Engineering is often presented as a technical and unemotional profession — boys fixing and building things. Cosman makes a passionate case that one way to close the gap is to present engineering as a helping profession. In career aptitude tests, girls are more likely to answer that they want to work in a field where they help people. As a consequence, they are directed to areas like nursing or social work. Cosman points out that “the people who [will] make major advances in ending world hunger, developing clean energy sources, solving climate change problems, providing clean drinking water around the globe, and developing a second home for humanity on another planet are going to be STEM practitioners.” She feels it is time for the profession, and the individuals in it, to focus more on how engineering is helping individuals improve lives.
Cosman outlines many reasons we should encourage more of our daughters to go into engineering, including that those employed as engineers have exceptionally high levels of career satisfaction, as well as steady and high-paying opportunities .
IEEE-USA’s new Free to Choose STEM: Data and Reflections on Girls and STEM Careers audiobook is available free at IEEE-USA’s online shop.

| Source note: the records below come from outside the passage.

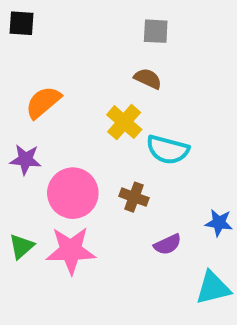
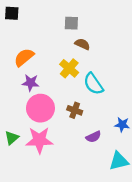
gray square: (156, 31) -> (71, 23), moved
cyan semicircle: (168, 150) -> (93, 84), turned 40
purple star: (25, 160) -> (31, 83), moved

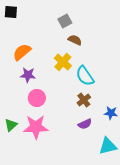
gray square: (71, 23) -> (65, 21), turned -32
pink circle: (40, 108) -> (37, 98), size x0.7
brown cross: (75, 110) -> (84, 100), moved, turned 32

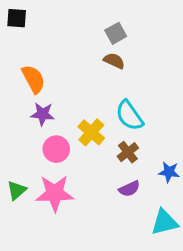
gray square: (65, 21) -> (116, 33), moved
orange semicircle: (22, 52) -> (33, 79), turned 102
yellow cross: (63, 62) -> (91, 132), moved

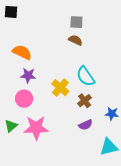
gray square: (116, 33) -> (76, 22), turned 32
orange semicircle: (33, 79) -> (22, 52), turned -36
pink circle: (56, 149) -> (24, 99), moved

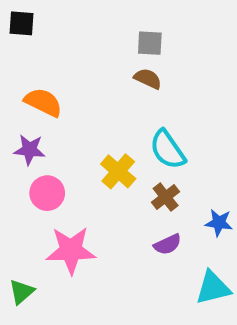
purple star: (28, 75) -> (29, 150), moved
green triangle: (11, 126) -> (22, 292), moved

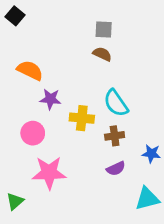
black square: (22, 23) -> (15, 16), turned 36
purple star: (29, 150) -> (50, 99), moved
yellow cross: (118, 171) -> (82, 118), turned -35
brown cross: (166, 197) -> (115, 136), turned 30

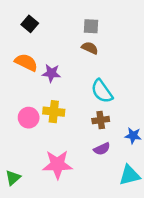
black square: (15, 16) -> (30, 24), moved
purple star: (50, 99) -> (51, 73), moved
yellow cross: (82, 118) -> (54, 112), moved
pink star: (49, 173) -> (57, 164), moved

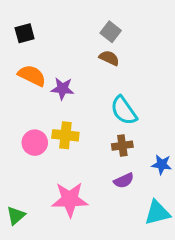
black square: (30, 24) -> (25, 33), moved, turned 35
gray square: (91, 26) -> (111, 32), turned 35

Pamela C. Cosman is a Professor of Electrical and Computer Engineering; and Co-Director of the Center for Research on Gender in Science, Technology, Engineering, Mathematics, and Medicine (CRG-STEM), at the University of California-San Diego. She has a B.S. in Electrical Engineering from the California Institute of Technology, and a Ph.D. in Electrical Engineering from Stanford University. Cosman is an IEEE Fellow, and she previously served as Editor-in-Chief of the IEEE Journal on Selected Areas in Communications. She has received several awards for helping to promote diversity in the field of engineering, including the UC-San Diego Affirmative Action and Diversity Award, the Athena Pinnacle Award, and the National Diversity Award of the Electrical and Computer Engineering Department Heads Association.